VOCE
porto tolle
31.10.2025 - 16:21
 
									“Riportiamo il Polesine in Veneto”: uno slogan che, in primo luogo, significa che il Polesine deve smettere di non essere figlio di nessuno, come se il Veneto finisse con l’Adige, mentre l’Emilia Romagna inizia col Po e, in mezzo, qualcosa che non si sa bene a chi appartenga e del quale nessuno vuole occuparsi. Se non quando è il momento di individuare destinazioni per insediamenti “scomodi”. Come potrebbe essere, per esempio, una centrale nucleare nell’isola di Polesine Camerini.
E non è stata per nulla una boutade, quella ribadita da Angelo Zanellato, segretario provinciale del Pd e candidato consigliere regionale – ruolo già ricoperto in passato – alle prossime elezioni del 23 e del 24 novembre, giovedì pomeriggio in Galleria Braghin ad Adria, nel corso del colloquio con la città, che lo ha visto alternarsi a Giuliano Ramazzina, giornalista, a lungo “penna” del Resto del Carlino di Rovigo.
“Questo Governo – ha spiegato con chiarezza Zanellato – ha preso una decisione molto chiara sulla politica energetica: ogni Regione dovrà individuare un’area per realizzare una centrale nucleare, seppure di dimensioni ridotte rispetto al passato. E che requisiti deve avere il contesto ideale? Deve essere lontano dalle città, a bassa densità di popolazione, con una enorme quantità di acqua disponibile e una classificazione di tipo ‘industriale’. Conoscendo il Veneto, a me viene in mente una sola località: l’isola di Polesine Camerini. Qui, tra l’altro, sorgeva la vecchia centrale Enel, sarebbe dovuto sorgere un villaggio turistico, ma non accadrà, a mio avviso, alla luce della necessità di una bonifica profonda del terreno”.

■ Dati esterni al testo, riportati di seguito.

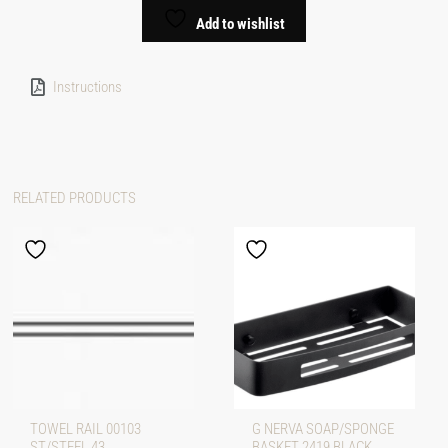
Add to wishlist
Instructions
RELATED PRODUCTS
TOWEL RAIL 00103
G NERVA SOAP/SPONGE
ST/STEEL 43
BASKET 2419 BLACK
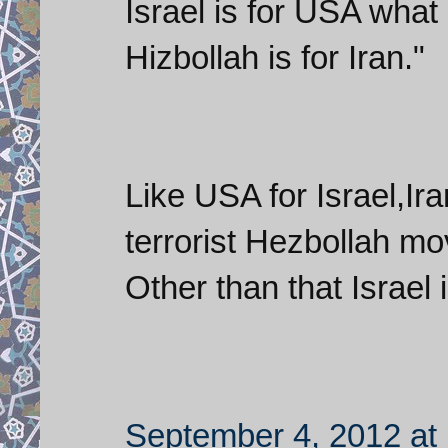
Israel is for USA what
Hizbollah is for Iran."
Like USA for Israel,Ir
terrorist Hezbollah m
Other than that Israel 
September 4, 2012 at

Un allarme in piena regola, quindi, che necessita, ha spiegato Zanellato, di una mobilitazione, per riportare lo sviluppo del Bassopolesine e del Polesine su binari “altri”, più adatti alle potenzialità e al valore del nostro territorio.
“E le opportunità ci sono – ha proseguito Zanellato – Certo, abbiamo il turismo, ma abbiamo anche la ricerca. Il mondo della ricerca ha un grande interesse per il Bassopolesine, alla luce delle sue caratteristiche ambientali. Potremmo arrivare ad ospitare un centinaio di ricercatori e, come sapete, dove ci sono ricercatori ci sono imprese e sviluppo: questa è la strada da battere”.

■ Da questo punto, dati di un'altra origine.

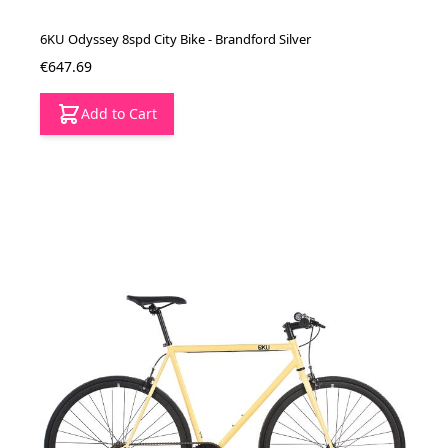
6KU Odyssey 8spd City Bike - Brandford Silver
€647.69
Add to Cart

Un modello, insomma, basato su turismo, ambiente, cultura, che sappia fare rete anche con tutte quelle realtà museali oggi già presenti, ma non messe in collegamento le une con le altre. Sfruttando anche le potenzialità del trasporto fluviale e marittimo, individuando Chioggia come un porto di arrivo che dirotti poi sì la gran massa dei visitatori verso Venezia – come è inevitabile – ma che possa portare una parte del flusso verso i nostri territori. Senza dimenticare l’importanza di un allacciamento viario tra la Transpolesana e la Strada del Mare.
Non servono, insomma, ricette miracolose, ma accorgimenti, investimenti non proibitivi, ma soprattutto la volontà di lavorare sul Polesine e di considerarlo, come, a oggi, non è mai stato fatto, in 31 anni di governo della Regione di centrodestra, che ha preferito puntare su progetti faraonici, costosissimi, gravosi per il futuro e di dubbia utilità, come la Pedemontana, dimenticando completamente la nostra terra.
Infine, un passaggio sulla sanità, con il richiamo, forte, a investire di nuovo sul pubblico, per garantire cure e assistenza – in tempi ragionevoli, il che è fondamentale – anche a chi non ha la possibilità di pagare di tasca propria per quello che dovrebbe essere un diritto inalienabile.